In 88 percent of the cases studied, medical staff at the prisons made incorrect or incomplete diagnoses. Delays in emergency care and inadequate mental health care also contributed to the deaths. In nearly two-thirds of the cases studied, prison officials “falsified or created false or inadequate documentation” about the treatment of patients. At one Florida prison center, for example, staff lied about examining an inmate hours before the man’s death.

“ICE’s investigations, formal analyses, and recommendations in response to deaths in custody are designed to avoid culpability and deny agency responsibility.”

The researchers also found several deficiencies in the agency’s oversight and accountability mechanisms, concluding that they “do little to prevent future deaths.” ICE investigators failed to interview witnesses, allowed evidence to be destroyed, and omitted from their reports facts “that could embarrass detention centers or ICE or suggest detention center or ICE negligence.” ICE’s “investigations, formal analyses, and recommendations in response to deaths in custody are structured to avoid culpability and deny agency responsibility,” the authors concluded.

In one case cited in the report, a Spanish-speaking inmate told staff at the Kay County Detention Center in Newkirk, Oklahoma, that she felt “like she was dying,” but staff dismissed this as suicidal thoughts. The woman was placed in solitary confinement and later died of liver failure. Investigators of that death never disclosed the misinterpretation.

Among the prisons with the highest number of deaths are two facilities of the private prison empire CoreCivic: Stewart Detention Center in Georgia, and Otay Mesa in California. In 2022, ICE contracts were responsible for 552.2 million US dollars or 30 percent of CoreCivic’s total Revenue. (Read my former colleague Shane Bauer’s 2018 CoreCivic investigation here.) In addition, deaths in custody rarely result in consequences for facilities, according to the report. ICE has not terminated contracts with detention centers that failed to meet standards. During the period between 2017 and June 2024, the agency issued fines only three times.

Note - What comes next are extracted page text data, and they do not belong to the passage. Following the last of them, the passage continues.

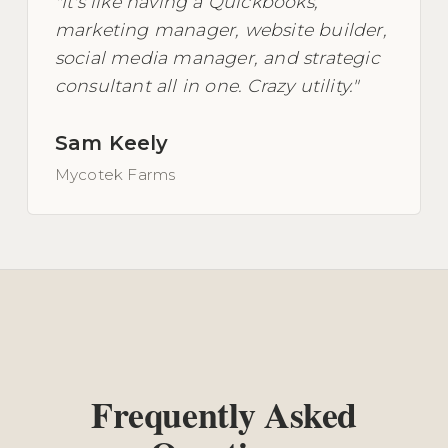
"It's like having a Quickbooks,
marketing manager, website builder,
social media manager, and strategic
consultant all in one. Crazy utility."
Sam Keely
Mycotek Farms
Frequently Asked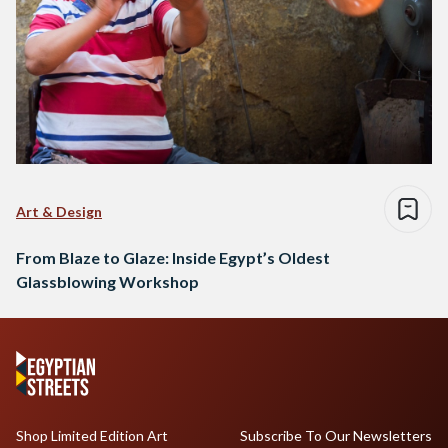
Art & Design
From Blaze to Glaze: Inside Egypt’s Oldest
Glassblowing Workshop
Shop Limited Edition Art
Subscribe To Our Newsletters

In some cases, the agency even expanded its contracts with contractors.

The report’s authors call on ICE to stop relying on mass incarceration and urge the agency to immediately release detainees at risk. “Each of these deaths represents a preventable tragedy and underscores the systemic danger posed by holding people in immigration detention,” Eunice Cho, co-author of the report and senior staff attorney at the ACLU’s National Prison Project, said in a statement. “ICE has failed to provide adequate – even basic – medical and mental health care and to ensure that detainees are treated with dignity.”